In this March 17, 2016 photo, a man walks past an anti-LGBT banner in Jakarta that reads “Indonesia is on LGBT emergency” and “Gay people are a contagion, save the young generation from LGBT people”

 

Gays are a contagion, declares the banner in bold red and black lettering that hangs on the sidewalk of a bustling neighborhood in the Indonesian capital close to embassies, luxury hotels and the homes of some of the country’s leaders.
Erected by an ultra-conservative Islamic group, it’s the latest manifestation of a virulent campaign of denigration against gays, lesbians and other sexual minorities that has entered the mainstream and is testing Indonesia’s image for moderation.
Echoing venomous headlines in conservative newspapers, government officials and leaders in areas from psychiatry to religion also have heaped condemnation on homosexuality.

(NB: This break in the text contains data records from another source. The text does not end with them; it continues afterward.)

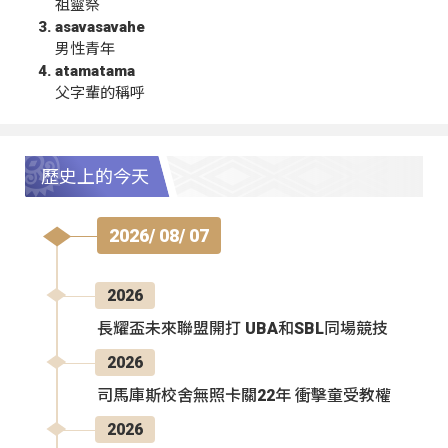
祖靈祭
asavasavahe
男性青年
atamatama
父字輩的稱呼
歷史上的今天
2026/ 08/ 07
2026
長耀盃未來聯盟開打 UBA和SBL同場競技
2026
司馬庫斯校舍無照卡關22年 衝擊童受教權
2026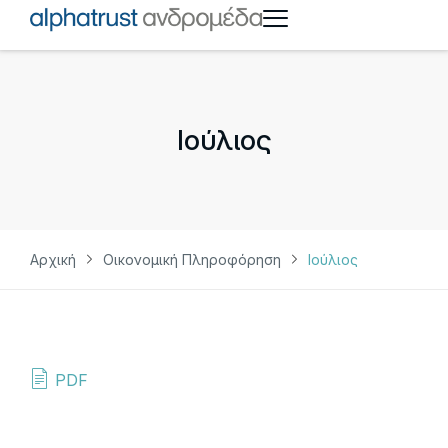
Ιούλιος
Αρχική
Οικονομική Πληροφόρηση
Ιούλιος
PDF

The defense minister even said gays and lesbians were a more serious threat to national security than nuclear war.
The fevered atmosphere began emerging in late 2015 when top academics attacked gay support groups at universities. By February it had become an onslaught. Pressure from Islamic hardliners forced the closure of an Islamic boarding school for transgender students in Yogyakarta last month.
“Everyone in society is reading the propaganda of hate,” said Augustine, a veteran lesbian activist who goes by one name. “They forget LGBT are human.”
She said that for several weeks, she has received phone calls late at night or before dawn from men who threaten to kill her if she does not close the advocacy organization she works for.
Augustine said she has not felt so abused over her sexual orientation since she fled her own father’s anti-gay violence in the late 1990s.
Indonesia’s human rights commission has deplored the outpouring of hatred, but President Joko “Jokowi” Widodo has been silent. He was elected on a platform that included human rights and respect for diversity as a top priority.
Kyle Knight, a researcher for New York-based Human Rights Watch, said it feels like the cause of equality has been set back by a generation. Bigoted officials “actually do ruin people’s lives,” he said.
Among the startling announcements from officials, the minister for technology, research and higher education said LGBT people should not be welcome on university campuses. Harking back to medical theories discredited decades ago, the head of the psychiatry association called homosexuality a mental condition that could be treated, earning a rebuke from professional associations abroad.
Smartphone messaging app Line pulled stickers showing same-sex couples from its Indonesian emoji store in a response to a quixotic order from officials to stop the spread of gay and transgender imagery.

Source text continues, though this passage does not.